Further, a Pub-owning business respondent reported that – with the legal challenge to the legislation now concluded – they are keen to recommence investment in their Scottish tied estate but that for investment to make sense financially, a longer lease is required; their assessment was that shorter leases are a transient feature that are unlikely to continue in the longer term and that, by extension, the proposed provision is not required.

Other reasons given for disagreeing with the proposal included a view that a tied pub tenant under a 3-year lease would be unlikely to wish to go free-of-tie; reasons given included that the tenant is entering into a lease because they are attracted by the tied model and are likely to wait at least a year before making any decision on an alternative free-of-tie model even, if it were legally possible.

A very different perspective, and one which highlighted some of the issues raised by those who had agreed but had suggested alternative timescales etc, was that an MRO lease needs to be available on demand at any time. The Representative body making this argument went to comment that, potentially forcing a loss-making tenant to continue to make a loss for more than half of the lease period (accounting for time taken for any third-party determination) is not within the spirit of the Act and does not rebalance risk and reward.

Issues for consideration

A Pub-owning business commented that the tied pub model relies on long serving relationships founded on mutually sustainable success and that the Code should look to protect this rather than endanger it. Another noted that any change to the regulations and timescales involved will inevitably have consequences for the types of agreements that pub-owning businesses will be able to offer. Respondents, including some who had ‘neither agreed nor disagreed’ that the MRO process should be able to start before the half-way point of a tenancy, highlighted issues to be considered if making any changes to the Code. These included that:

  • If the MRO process is to begin in advance of the halfway point of a tenancy, then this must be less than six months before the halfway point. This would allow for sufficient time to negotiate and agree on terms with the go live date being the halfway point of the tenancy (Pub-owning business).
  • Consideration should be given to when an MRO application window closes post the half-way point. It was reported that this window or event-led MRO process has worked well in England and Wales and would provide the balance of preserving the rights of a tenant as well as trying to preserve the requirement for certainty for parties in continuing their ongoing landlord-tenant relationship (Pub-owning business).
  • It is commonplace in the market for lease renewals to be dealt with by deeds of variation extending the term. Regulation 15(2)(a) should be amended to make clear that “term” means the term of the lease or (where extended) the period of the extension only (Pub-owning business).

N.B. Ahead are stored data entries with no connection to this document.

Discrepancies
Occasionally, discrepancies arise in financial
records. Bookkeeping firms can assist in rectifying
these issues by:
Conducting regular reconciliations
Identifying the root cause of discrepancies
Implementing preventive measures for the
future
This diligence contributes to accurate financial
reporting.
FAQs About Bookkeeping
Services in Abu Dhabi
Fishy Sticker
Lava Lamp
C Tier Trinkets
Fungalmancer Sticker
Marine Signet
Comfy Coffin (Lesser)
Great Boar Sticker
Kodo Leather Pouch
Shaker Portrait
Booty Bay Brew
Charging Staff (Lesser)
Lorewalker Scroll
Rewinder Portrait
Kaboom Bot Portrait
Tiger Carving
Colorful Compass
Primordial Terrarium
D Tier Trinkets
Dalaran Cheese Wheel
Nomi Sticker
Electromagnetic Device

Other issues raised included that:

  • The period for the start of the process needs to be consistent with the date of the valuation (Pub-owning business).
  • The Code should include an express provision setting out that the new MRO agreement only starts at the halfway point of the agreement and not at application (Pub-owning business).

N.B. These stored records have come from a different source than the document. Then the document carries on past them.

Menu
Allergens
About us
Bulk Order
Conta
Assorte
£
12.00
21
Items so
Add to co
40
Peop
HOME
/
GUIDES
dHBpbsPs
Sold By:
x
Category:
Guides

Question 4: If the Market Rent Only process were to start before the half-way point of a tenancy, how soon should it start?

Responses to Question 4 by respondent type are set out in Chart 4 below.

Chart 4 – Question 4
Outline of the split of responses to question 4. This information can also be accessed at the tables in Annex 2.

Respondents, and in particular Pub-owning businesses, were most likely to favour the ‘Less than 6 months’ option (7 out of the 19 respondents who answered the question and 5 of the 8 Pub-owning businesses). Otherwise, respondents divided across the other three options, with four respondents favouring each.

Please explain your answer.

Sixteen respondents explained their answer, with some referring back to comments at the previous question.

Less than 6 months

Comments included that the less than 6 months option would allow a sufficient period of a tenancy for there to be changes to business costs and rates and retail pricing (Pub-owning business).

Other reasons for favouring the shorter timeframe included that it could:

  • Encourage more active negotiations (Pub-owning business).
  • Prevent pub owners from offering short tenancies in order to effectively block requests for MRO (Individual).

There were also suggestions that the timeframe should be 3 months (Major representative body for pub-owning businesses and Pub-owning business) or should start at around 3 months (Pub-owning business).

Finally, a Pub-owning business called for consideration to be given to how disputes are to be resolved should they occur.

6 months before the halfway point

A Pub-owning business respondent suggested that, based on their experience of the MRO process in England and Wales, starting the MRO process 6 months before the halfway point of the tenancy term will allow sufficient time for the process to conclude.

Another commented that they had no issue with negotiations beginning prior to the half-way point, with a view to the MRO being in place at or around the half-way point (Pub-owning business).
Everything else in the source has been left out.